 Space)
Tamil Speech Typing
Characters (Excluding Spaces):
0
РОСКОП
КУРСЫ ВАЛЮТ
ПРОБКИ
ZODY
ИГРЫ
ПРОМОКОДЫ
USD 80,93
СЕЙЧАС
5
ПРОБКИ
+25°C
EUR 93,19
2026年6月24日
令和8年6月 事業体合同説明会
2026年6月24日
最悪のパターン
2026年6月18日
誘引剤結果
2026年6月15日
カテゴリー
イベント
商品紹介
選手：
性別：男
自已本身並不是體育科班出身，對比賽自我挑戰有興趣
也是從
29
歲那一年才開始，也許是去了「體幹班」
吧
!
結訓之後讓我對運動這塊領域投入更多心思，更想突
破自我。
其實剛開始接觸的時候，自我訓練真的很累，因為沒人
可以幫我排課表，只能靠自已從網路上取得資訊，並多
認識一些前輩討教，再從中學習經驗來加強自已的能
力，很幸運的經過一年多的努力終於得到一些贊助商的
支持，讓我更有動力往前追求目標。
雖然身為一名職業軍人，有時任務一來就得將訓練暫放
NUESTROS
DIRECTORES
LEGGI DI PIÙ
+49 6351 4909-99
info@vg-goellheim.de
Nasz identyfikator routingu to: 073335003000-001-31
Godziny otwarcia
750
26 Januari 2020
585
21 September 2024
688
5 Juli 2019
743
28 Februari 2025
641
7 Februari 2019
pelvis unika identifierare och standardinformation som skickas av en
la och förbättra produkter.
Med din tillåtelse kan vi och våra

☆ ☆ ☆ ☆ ☆ ☆ ☆

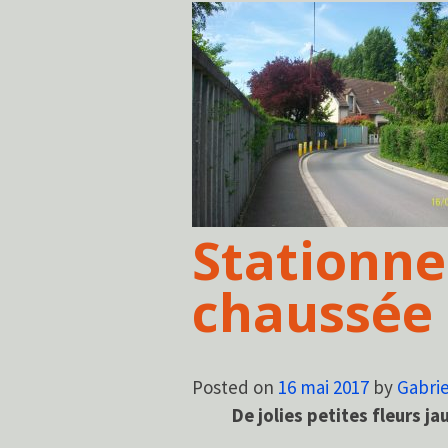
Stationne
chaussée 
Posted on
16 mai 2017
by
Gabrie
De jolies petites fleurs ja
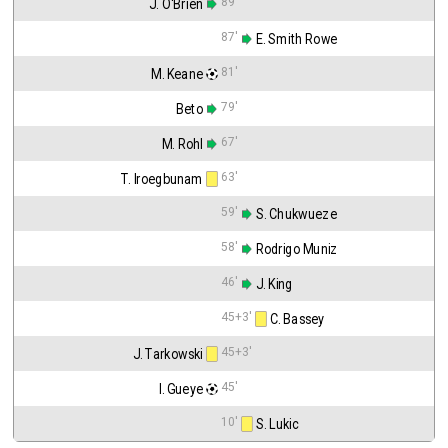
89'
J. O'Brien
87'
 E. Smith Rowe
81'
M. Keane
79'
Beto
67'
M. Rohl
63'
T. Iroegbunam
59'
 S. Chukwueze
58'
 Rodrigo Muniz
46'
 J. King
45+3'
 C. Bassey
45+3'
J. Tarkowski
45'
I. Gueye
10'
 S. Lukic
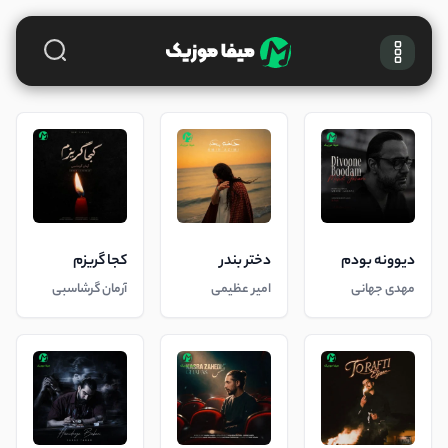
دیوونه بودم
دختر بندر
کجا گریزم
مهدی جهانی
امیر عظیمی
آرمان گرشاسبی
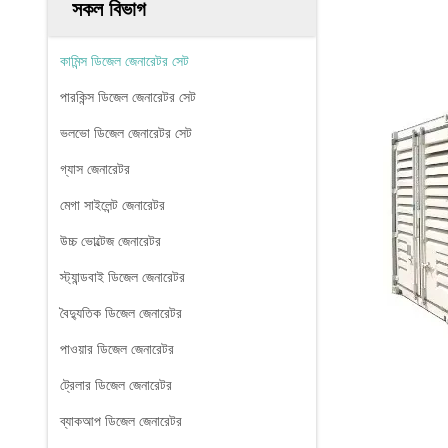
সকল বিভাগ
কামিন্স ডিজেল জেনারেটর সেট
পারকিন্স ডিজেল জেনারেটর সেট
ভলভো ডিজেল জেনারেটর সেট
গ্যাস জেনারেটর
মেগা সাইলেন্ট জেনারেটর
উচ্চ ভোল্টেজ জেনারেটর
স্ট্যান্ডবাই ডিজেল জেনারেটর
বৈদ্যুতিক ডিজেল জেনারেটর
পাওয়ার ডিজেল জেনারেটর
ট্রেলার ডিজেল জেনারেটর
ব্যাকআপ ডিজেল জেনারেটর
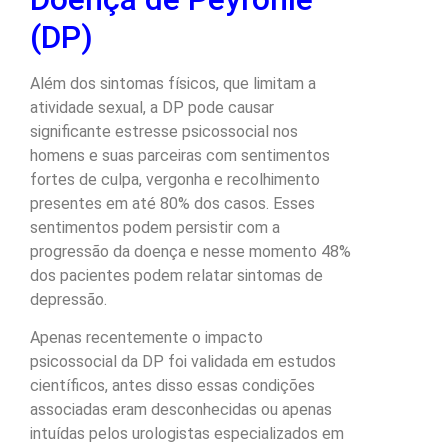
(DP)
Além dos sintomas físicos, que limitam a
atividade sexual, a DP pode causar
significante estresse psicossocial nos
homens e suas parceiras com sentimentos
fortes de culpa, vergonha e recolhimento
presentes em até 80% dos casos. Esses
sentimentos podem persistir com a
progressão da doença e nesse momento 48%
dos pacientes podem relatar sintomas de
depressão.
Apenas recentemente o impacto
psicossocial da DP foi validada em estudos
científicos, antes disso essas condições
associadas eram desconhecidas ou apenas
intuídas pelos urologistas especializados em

☆ ☆ ☆ ☆ ☆ ☆ ☆

» **Problem statement**
Could you copy every line in the records that holds "podem"?

» **Completed exercise**
sentimentos podem persistir com a
dos pacientes podem relatar sintomas de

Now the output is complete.